* _EXERCISE INSTRUCTIONS_
From the material that follows, please give the number of lines containing the string "políticas", and that number alone.

* _DATA SHOWN_

-- -- --

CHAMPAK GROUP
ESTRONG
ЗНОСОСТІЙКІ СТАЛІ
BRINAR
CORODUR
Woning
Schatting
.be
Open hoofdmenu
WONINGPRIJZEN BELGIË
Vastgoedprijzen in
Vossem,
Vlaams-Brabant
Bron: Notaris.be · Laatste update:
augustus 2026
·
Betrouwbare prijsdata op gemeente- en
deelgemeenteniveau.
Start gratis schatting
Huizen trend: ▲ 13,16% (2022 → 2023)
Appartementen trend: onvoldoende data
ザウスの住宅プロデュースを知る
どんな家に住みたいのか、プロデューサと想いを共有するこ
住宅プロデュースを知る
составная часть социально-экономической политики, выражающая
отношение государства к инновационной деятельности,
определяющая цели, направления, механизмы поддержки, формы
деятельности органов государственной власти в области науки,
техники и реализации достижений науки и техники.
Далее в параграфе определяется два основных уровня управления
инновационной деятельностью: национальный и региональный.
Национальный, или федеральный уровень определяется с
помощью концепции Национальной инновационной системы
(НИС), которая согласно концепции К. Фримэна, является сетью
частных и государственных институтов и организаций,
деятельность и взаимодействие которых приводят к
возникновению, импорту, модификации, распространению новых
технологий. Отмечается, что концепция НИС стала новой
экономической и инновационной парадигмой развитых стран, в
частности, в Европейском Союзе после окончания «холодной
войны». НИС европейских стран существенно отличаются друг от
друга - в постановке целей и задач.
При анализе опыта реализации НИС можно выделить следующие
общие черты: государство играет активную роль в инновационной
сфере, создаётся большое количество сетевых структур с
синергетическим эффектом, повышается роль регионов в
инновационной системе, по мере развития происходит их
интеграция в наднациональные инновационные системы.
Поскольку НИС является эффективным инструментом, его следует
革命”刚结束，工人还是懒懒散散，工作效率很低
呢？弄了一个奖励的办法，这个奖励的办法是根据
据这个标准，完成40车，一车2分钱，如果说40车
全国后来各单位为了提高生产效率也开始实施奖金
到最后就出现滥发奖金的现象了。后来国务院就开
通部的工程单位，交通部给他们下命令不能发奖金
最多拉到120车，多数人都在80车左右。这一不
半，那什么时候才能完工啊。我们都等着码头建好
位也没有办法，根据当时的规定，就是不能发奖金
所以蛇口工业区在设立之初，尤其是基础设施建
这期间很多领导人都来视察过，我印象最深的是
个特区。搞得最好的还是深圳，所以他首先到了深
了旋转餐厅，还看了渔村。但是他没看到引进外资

-- -- --

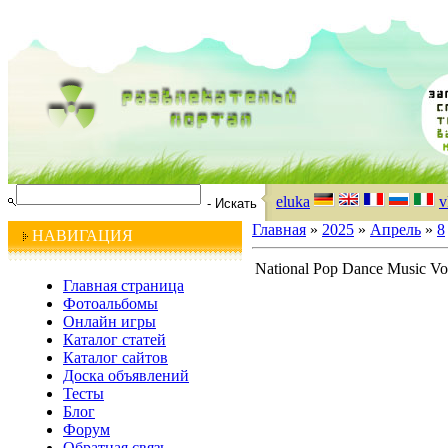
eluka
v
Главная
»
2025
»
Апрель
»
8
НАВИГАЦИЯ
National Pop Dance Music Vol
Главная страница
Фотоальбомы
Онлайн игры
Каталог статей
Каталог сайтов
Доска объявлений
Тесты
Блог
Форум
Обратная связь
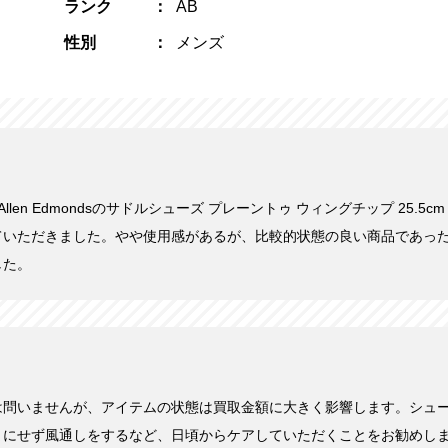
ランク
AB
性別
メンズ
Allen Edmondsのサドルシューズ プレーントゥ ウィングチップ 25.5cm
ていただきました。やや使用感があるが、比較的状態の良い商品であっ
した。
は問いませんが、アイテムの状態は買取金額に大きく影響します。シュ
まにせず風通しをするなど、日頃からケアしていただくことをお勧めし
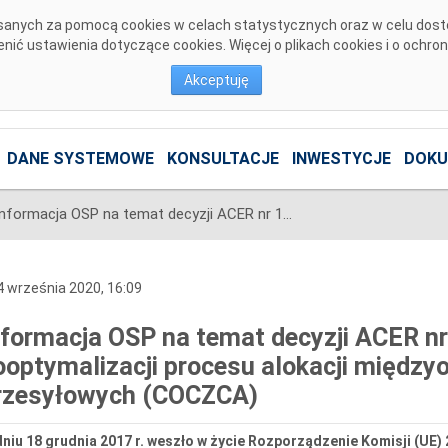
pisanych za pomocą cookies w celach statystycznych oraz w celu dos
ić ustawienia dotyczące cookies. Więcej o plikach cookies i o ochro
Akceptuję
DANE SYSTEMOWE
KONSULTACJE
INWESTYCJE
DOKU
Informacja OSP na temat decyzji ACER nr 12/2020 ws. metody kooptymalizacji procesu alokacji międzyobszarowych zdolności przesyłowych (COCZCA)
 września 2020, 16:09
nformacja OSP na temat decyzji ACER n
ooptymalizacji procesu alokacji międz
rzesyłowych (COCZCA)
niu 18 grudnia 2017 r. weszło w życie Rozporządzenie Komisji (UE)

-- -- --

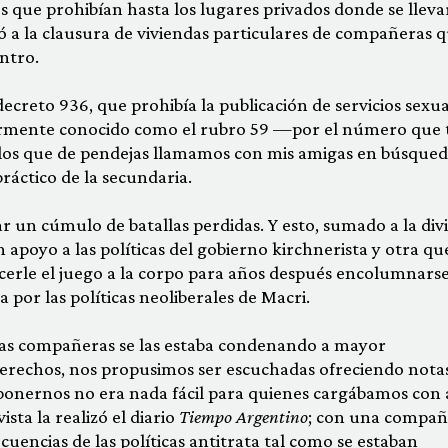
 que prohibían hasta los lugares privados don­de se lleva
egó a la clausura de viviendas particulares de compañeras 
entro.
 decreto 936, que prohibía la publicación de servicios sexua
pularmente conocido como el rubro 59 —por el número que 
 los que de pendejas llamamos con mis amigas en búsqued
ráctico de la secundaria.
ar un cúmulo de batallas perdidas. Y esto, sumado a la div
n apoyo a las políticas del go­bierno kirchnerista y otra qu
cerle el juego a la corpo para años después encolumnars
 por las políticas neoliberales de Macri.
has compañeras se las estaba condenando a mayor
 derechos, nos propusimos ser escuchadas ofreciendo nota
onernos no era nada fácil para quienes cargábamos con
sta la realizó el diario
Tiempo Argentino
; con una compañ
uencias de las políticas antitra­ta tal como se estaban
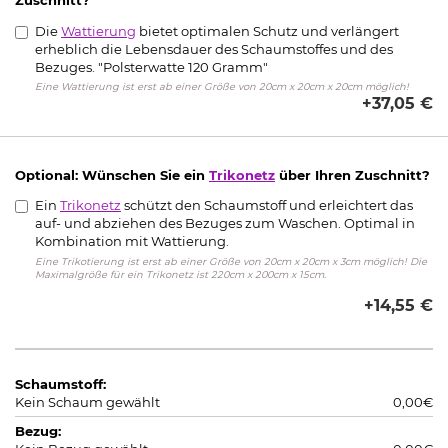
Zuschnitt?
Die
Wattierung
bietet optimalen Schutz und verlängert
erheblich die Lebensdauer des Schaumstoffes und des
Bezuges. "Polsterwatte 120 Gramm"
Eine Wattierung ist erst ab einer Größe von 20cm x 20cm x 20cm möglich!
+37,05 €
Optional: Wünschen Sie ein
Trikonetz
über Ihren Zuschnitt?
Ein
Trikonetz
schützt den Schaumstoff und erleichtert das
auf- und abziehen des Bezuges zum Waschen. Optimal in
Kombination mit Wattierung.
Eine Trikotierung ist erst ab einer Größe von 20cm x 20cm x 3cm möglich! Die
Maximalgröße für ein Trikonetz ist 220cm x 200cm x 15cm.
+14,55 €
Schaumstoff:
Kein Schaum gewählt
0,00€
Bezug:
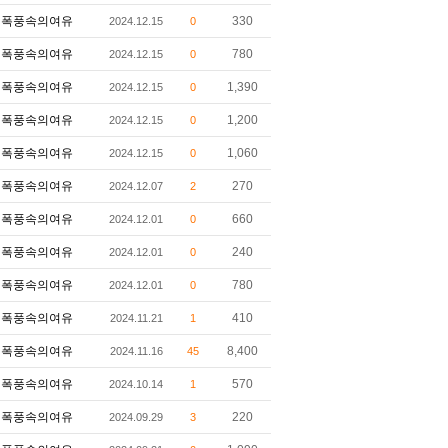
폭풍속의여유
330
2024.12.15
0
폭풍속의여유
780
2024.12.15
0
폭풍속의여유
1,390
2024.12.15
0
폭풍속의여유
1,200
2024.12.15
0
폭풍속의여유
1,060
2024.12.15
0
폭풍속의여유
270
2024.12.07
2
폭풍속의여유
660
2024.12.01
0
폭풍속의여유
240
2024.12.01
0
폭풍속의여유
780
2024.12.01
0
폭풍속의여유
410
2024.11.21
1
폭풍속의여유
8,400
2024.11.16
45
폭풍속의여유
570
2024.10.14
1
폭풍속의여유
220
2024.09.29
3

-- -- --

* _TASK RESPONSE_
3